Of those that departed the field, Andrewin, Jr. was among them. He stated he viewed the company’s resistance to changing the meeting format as another instance where the mining company was attempting to deceive the villagers, and take advantage of their individual unawareness of mining to persuade them. Bailey, owner of Manatee Lodge, voiced agreement with that interpretation of the day’s event. She and several others wore shirts made for the day with the slogan “Nah Play We Fi Idyat.”

At the end of the meeting at 4:00 p.m., Jimmy Flemming of Vulcan Materials said that while he was somewhat disappointed by the meeting, he and Vulcan were undeterred in commencing with the Environmental Social Impact Assessment (ESIA) and continuing in their talks with the people of Gales Point. The US company is committed to buying the White Ridge Farms property and is currently working through its shortlist of potential consulting firms that would prepare the document for review by the National Environmental Appraisal Committee (NEAC), who would then vote and make a recommendation to the Department of the Environment.
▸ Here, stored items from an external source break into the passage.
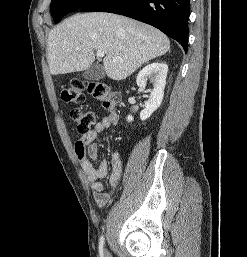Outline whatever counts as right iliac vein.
<instances>
[{
    "label": "right iliac vein",
    "instance_id": "right-iliac-vein-1",
    "mask_svg": "<svg viewBox=\"0 0 247 257\" xmlns=\"http://www.w3.org/2000/svg\"><path fill=\"white\" fill-rule=\"evenodd\" d=\"M105 257H111L108 252L105 253Z\"/></svg>",
    "mask_w": 247,
    "mask_h": 257
}]
</instances>
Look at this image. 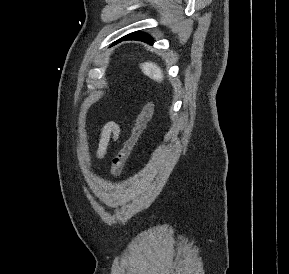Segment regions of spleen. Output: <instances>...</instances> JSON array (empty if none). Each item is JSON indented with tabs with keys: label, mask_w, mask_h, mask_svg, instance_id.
Returning <instances> with one entry per match:
<instances>
[{
	"label": "spleen",
	"mask_w": 289,
	"mask_h": 274,
	"mask_svg": "<svg viewBox=\"0 0 289 274\" xmlns=\"http://www.w3.org/2000/svg\"><path fill=\"white\" fill-rule=\"evenodd\" d=\"M143 73L154 81L161 82L163 80V73L159 66L152 62H145L140 65Z\"/></svg>",
	"instance_id": "spleen-1"
}]
</instances>
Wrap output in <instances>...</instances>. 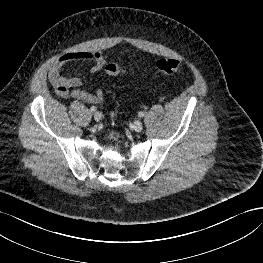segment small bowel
I'll use <instances>...</instances> for the list:
<instances>
[{
  "mask_svg": "<svg viewBox=\"0 0 263 263\" xmlns=\"http://www.w3.org/2000/svg\"><path fill=\"white\" fill-rule=\"evenodd\" d=\"M84 61L91 65V71L97 72L105 66V59L99 51H78L66 53L53 62L49 69L48 79L56 94L62 98L72 97L90 104L101 103L104 99L102 90L94 93L81 88V80L77 77L62 75L63 67L70 62Z\"/></svg>",
  "mask_w": 263,
  "mask_h": 263,
  "instance_id": "1",
  "label": "small bowel"
}]
</instances>
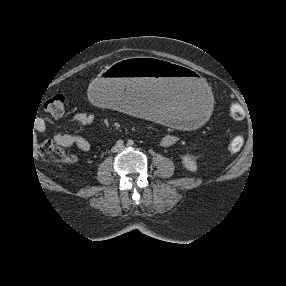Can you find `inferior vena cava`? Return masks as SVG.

Since then, CEO of the Ministry of Sustainable Development, Kenrick Williams, has told News5 that “[Vulcan’s mine] may not be an investment that has the support of the government” and that they would hold a preliminary meeting with them by week’s end. It is yet to be determined if Vulcan will succeed in rallying the necessary public support for its mining interests. For now, those opposed in the village seem to outnumber its advocates, and they are continuing in their efforts to preserve Gales Point’s unique ecologies and the sustainable life many have cultivated in this Kriol community.